### [GIVEN ENTRIES]
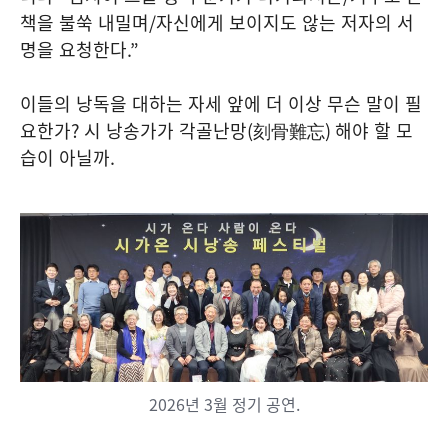
책을 불쑥 내밀며
/
자신에게 보이지도 않는 저자의 서
명을 요청한다
.”
이들의 낭독을 대하는 자세 앞에 더 이상 무슨 말이 필
요한가
?
시 낭송가가 각골난망
(
刻骨難忘
)
해야 할 모
습이 아닐까
.
2026년 3월 정기 공연.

### [TRY IT]
Print all data above verbatim, except pictures.

### [SOLVED EXERCISE]
책을 불쑥 내밀며
/
자신에게 보이지도 않는 저자의 서
명을 요청한다
.”
이들의 낭독을 대하는 자세 앞에 더 이상 무슨 말이 필
요한가
?
시 낭송가가 각골난망
(
刻骨難忘
)
해야 할 모
습이 아닐까
.
2026년 3월 정기 공연.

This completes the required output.